One scientist was wounded and the other killed. Confirmed reports say that the murdered scientist was in charge of dealing with the Stuxnet virus at the nuclear plants.

So, we have some good old fashioned espionage, to go along with the cyber espionage/sabotage/war. This last event raises questions:

1. Were these agents who carried out the attack on the two scientists Iranians who have been cooperating all along, or were they agents of the U.S., Israel, Germany or Russia? It seems more likely that they are Iranians. It is more difficult, while not impossible, to sneak agents in, yes even for the Israelis. So, we can imagine that Li'l Ahmie and the folks running the science fair experiment just don't know who to trust. Nice.

2. Granted the amount of information that was needed about Windows 7, security certifications and the SCADA controls, one has to ask how much of this information was indeed stolen, as the accounts both seem to assume. Might not the successful use of these programs indicate that Microsoft and other companies cooperated, on the hush-hush of course, and with arrangements to provide plausible deniability in the event of cyber-counter attacks? (Not that the Iranians look to be capable of this currently.)

3. Something similar can be asked about Siemans as well. If they cooperated, good for them.

So, I think a case can be made that the effort need not have involved the level of espionage and theft assumed, but could have involved not only governments, but cooperating private sector companies Whatever the case, we have to admit the possibilities: Information was provided either by individuals within these Western companies, who were planted or recruited, or people working with approval from the companies themselves), perhaps along with..

Iranians (either moles within Iran who worked in the nuclear program itself, or Iranians who while not privy to that access, nevertheless were well positioned to make it likely that the payload made its way to its target).

In any case, the Iranian regime is presently in a pickle. To be assured of eradicating the worm, they must get rid of and replace all computers they now use for the purposes of controlling the science fair experiment, not only those in the control rooms of the facility, but those that are apparently within the machines themselves, with which the control room machines communicate. The chances of their crack team of that one stuxnet counter-warriors actually succeeding in removing the worm without removing and replacing the offending computers is small, according to the account. (Letting alone the impossibility of removing and replacing all the computers in Iran that may have been the source of the infection.
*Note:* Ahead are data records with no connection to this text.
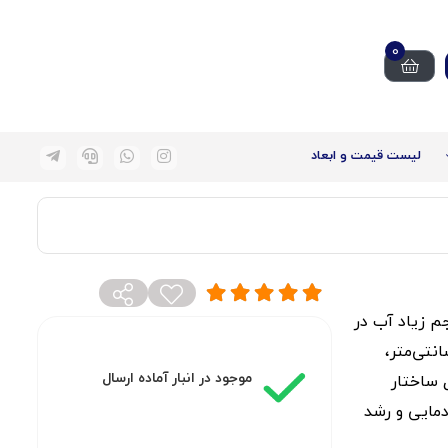
0
لیست قیمت و ابعاد
 حجم زیاد آب در
، کم‌ارتفاع و محدود است. این مدل با طول 185 سانتی‌متر،
موجود در انبار آماده ارسال
به‌دلیل ساختار
دمایی و رشد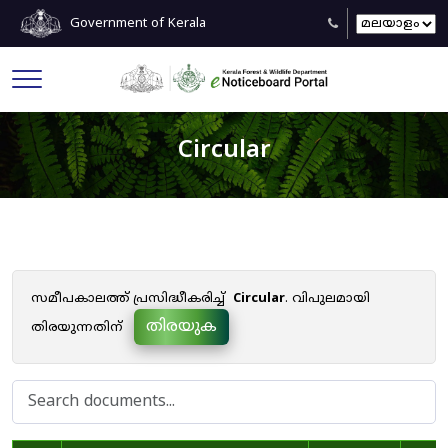
Government of Kerala
Circular
സമീപകാലത്ത് പ്രസിദ്ധീകരിച്ച്
Circular
. വിപുലമായി
തിരയുക
തിരയുന്നതിന്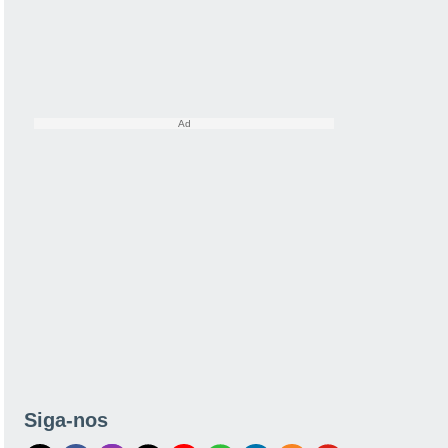
Siga-nos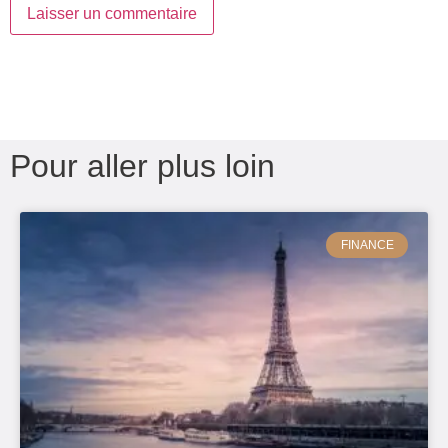
Pour aller plus loin
FINANCE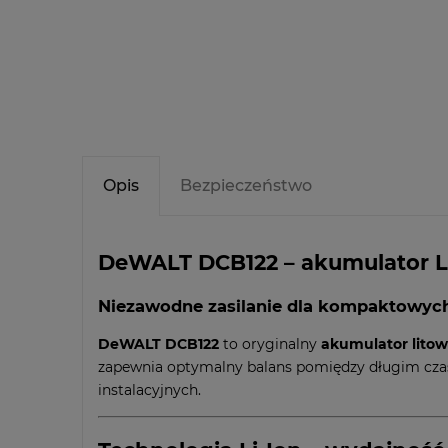
Opis
Bezpieczeństwo
DeWALT DCB122 – akumulator Li-
Niezawodne zasilanie dla kompaktowyc
DeWALT DCB122
to oryginalny
akumulator litow
zapewnia optymalny balans pomiędzy długim cza
instalacyjnych.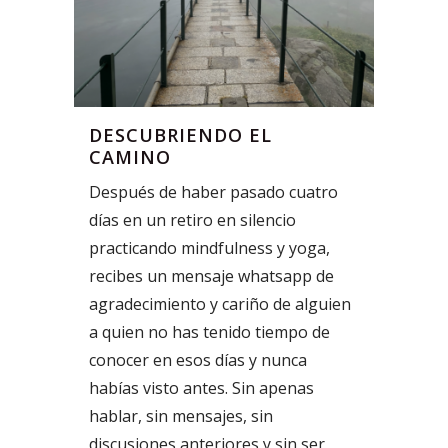
DESCUBRIENDO EL
CAMINO
Después de haber pasado cuatro
días en un retiro en silencio
practicando mindfulness y yoga,
recibes un mensaje whatsapp de
agradecimiento y cariño de alguien
a quien no has tenido tiempo de
conocer en esos días y nunca
habías visto antes. Sin apenas
hablar, sin mensajes, sin
discusiones anteriores y sin ser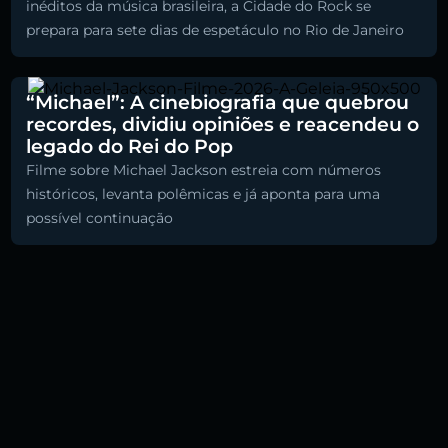
inéditos da música brasileira, a Cidade do Rock se
prepara para sete dias de espetáculo no Rio de Janeiro
“Michael”: A cinebiografia que quebrou
recordes, dividiu opiniões e reacendeu o
legado do Rei do Pop
Filme sobre Michael Jackson estreia com números
históricos, levanta polêmicas e já aponta para uma
possível continuação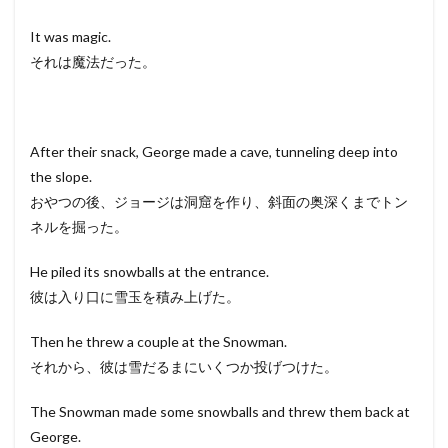
It was magic.
それは魔法だった。
After their snack, George made a cave, tunneling deep into
the slope.
おやつの後、ジョージは洞窟を作り、斜面の奥深くまでトン
ネルを掘った。
He piled its snowballs at the entrance.
彼は入り口に雪玉を積み上げた。
Then he threw a couple at the Snowman.
それから、彼は雪だるまにいくつか投げつけた。
The Snowman made some snowballs and threw them back at
George.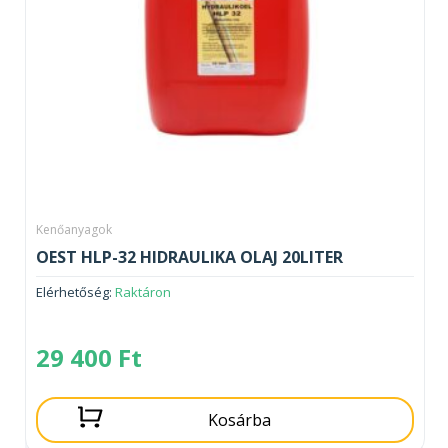
Kenőanyagok
OEST HLP-32 HIDRAULIKA OLAJ 20LITER
Elérhetőség:
Raktáron
29 400
Ft
Kosárba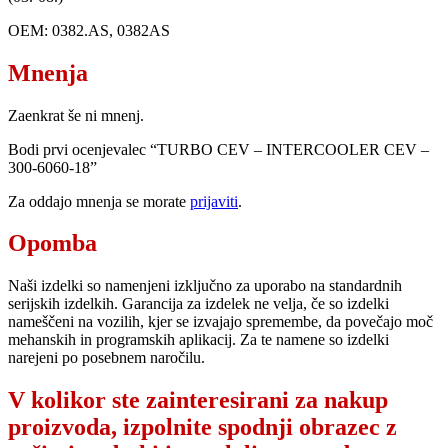
OEM: 0382.AS, 0382AS
Mnenja
Zaenkrat še ni mnenj.
Bodi prvi ocenjevalec “TURBO CEV – INTERCOOLER CEV –
300-6060-18”
Za oddajo mnenja se morate
prijaviti
.
Opomba
Naši izdelki so namenjeni izključno za uporabo na standardnih
serijskih izdelkih. Garancija za izdelek ne velja, če so izdelki
nameščeni na vozilih, kjer se izvajajo spremembe, da povečajo moč
mehanskih in programskih aplikacij. Za te namene so izdelki
narejeni po posebnem naročilu.
V kolikor ste zainteresirani za nakup
proizvoda, izpolnite spodnji obrazec z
Good luck with that.)

Well, if they remain reliant on what is perhaps the most evil technology of the Great Satan, the Windows OS, then it seems that any machines they plug in as replacements will run a significant risk of coming prepackaged with 'Stuxnext', the next Generation, simply re-infecting the science fair experiment. This is especially true if they also continue to be reliant on technology from Siemans, one of Great Satan's capitalist minions. Hey, the stuff has to be shipped, and Li'l Ahmie and his cohorts aren't building the things themselves. Sucks to depend on the West doesn't it?

The only thing that is extremely dissapointing but understandable is that the folks that put together the worm did not include anything like this which would play on and on and on until the geniuses in Iran figured out the 'hack':

Just to see the frustration, I'd pay some serious coin.

Nedry strikes again Li'l Ahmie, and to paraphrase Samuel L. Jackson, their aint a GD thing you can do about it.